Jon Hamm Beard

In glorious ages past, beards were considered to be a mark of dignity and wisdom. When I cash the paycheck I receive for writing this article, I will feel intense guilt.

More recently, they were generally regarded as messy and a mark of low status. My journalism school mentor would frown and shake her head at me if she were still alive.

Now, all it takes is a walk down an urban street to see the truth: beards are back! It is utterly shameful that this is news.

Some facial hair “experts” have claimed that beards reached a peak in 2013. Others claim that they are still on the rise. However there is still much debate over whether OH GOD THIS IS TERRIBLE I’M SO SORRY.

Beards are particularly popular among men aged 18-25. I came into this career with the purest intentions. I don’t know what happened. I used to have dreams! I planned to travel the world: reporting on major global developments, investigating human rights violations, and upholding freedom of the press with every fiber of my being. Now I drink myself to sleep.

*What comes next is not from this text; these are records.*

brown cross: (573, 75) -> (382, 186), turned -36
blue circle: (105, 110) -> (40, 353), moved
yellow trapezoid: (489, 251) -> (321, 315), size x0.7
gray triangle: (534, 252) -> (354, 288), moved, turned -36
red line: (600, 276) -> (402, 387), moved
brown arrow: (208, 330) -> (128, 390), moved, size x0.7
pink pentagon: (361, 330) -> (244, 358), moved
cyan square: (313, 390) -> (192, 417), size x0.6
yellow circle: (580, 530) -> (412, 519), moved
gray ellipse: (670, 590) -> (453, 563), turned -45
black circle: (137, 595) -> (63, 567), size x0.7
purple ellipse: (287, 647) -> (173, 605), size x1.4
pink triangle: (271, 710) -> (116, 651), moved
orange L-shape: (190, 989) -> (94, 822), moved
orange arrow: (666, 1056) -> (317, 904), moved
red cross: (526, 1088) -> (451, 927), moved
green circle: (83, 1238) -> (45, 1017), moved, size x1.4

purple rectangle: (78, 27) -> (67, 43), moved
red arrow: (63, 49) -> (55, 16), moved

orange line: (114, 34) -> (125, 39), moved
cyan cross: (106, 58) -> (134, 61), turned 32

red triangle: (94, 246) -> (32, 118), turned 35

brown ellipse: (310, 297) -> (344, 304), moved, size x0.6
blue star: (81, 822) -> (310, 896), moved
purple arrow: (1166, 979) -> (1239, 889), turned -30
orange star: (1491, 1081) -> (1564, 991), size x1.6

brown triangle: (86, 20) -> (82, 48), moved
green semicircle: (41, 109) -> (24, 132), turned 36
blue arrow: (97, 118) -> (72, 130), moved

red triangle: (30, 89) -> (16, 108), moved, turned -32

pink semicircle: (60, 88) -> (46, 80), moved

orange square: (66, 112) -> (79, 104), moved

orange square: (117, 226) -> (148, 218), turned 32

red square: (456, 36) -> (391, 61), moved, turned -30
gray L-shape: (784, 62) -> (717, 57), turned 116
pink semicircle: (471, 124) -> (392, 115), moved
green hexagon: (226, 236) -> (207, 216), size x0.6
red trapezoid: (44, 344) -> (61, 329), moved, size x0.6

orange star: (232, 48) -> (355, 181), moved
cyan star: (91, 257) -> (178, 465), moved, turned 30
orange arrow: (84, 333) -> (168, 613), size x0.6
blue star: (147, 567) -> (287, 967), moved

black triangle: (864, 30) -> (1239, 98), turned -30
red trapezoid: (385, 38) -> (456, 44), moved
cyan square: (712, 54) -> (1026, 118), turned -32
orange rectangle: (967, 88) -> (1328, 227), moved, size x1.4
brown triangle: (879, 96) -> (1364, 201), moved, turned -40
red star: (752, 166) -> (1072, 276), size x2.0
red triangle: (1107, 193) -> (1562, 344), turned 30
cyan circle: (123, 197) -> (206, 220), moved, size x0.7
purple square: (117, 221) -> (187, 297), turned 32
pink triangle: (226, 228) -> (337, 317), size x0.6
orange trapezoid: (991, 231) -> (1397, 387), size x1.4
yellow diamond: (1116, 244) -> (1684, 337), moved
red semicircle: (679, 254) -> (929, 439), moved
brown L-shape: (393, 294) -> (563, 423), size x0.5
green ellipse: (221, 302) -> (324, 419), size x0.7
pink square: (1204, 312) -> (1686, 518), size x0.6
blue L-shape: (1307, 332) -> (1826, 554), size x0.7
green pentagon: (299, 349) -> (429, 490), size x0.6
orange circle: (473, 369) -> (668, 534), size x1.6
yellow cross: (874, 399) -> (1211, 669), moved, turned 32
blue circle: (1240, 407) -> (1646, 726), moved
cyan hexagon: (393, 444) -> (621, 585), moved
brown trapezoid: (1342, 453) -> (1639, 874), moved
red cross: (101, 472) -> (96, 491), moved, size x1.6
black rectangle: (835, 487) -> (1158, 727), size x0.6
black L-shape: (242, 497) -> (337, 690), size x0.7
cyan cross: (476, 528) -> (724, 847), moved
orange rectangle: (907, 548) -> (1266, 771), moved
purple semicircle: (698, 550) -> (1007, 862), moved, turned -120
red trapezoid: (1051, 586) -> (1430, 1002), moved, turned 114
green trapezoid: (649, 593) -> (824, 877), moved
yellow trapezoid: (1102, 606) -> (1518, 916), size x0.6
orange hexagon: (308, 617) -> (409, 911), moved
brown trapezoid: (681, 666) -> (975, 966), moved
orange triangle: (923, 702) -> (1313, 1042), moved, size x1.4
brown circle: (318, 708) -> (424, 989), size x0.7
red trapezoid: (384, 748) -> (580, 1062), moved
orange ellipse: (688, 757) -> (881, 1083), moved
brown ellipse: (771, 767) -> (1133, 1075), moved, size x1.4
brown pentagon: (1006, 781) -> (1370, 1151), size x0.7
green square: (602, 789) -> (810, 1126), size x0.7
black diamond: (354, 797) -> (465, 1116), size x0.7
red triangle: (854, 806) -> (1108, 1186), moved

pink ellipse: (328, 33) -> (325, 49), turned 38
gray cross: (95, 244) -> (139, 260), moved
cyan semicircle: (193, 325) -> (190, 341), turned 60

In Brooklyn, beards find an epicenter… I can’t continue. I am being paid to describe the relative prevalence of dead stuff that grows out of the faces of human men. Is this journalism? What has happened? Have we sunk so low?

Bombs are flying in the Middle East, and beards are back. The average temperature has risen, and so has the national beard per capita rate. Teenage girls are cutting themselves because they don’t look like the Kardashians, but generally speaking, fewer people are cutting their beards. I am a disgrace. We all are.

David Letterman and Jon Stewart have beards now, and some people may or may not feel a certain way about that. Someday I will shuffle off this mortal coil, and this will be my legacy.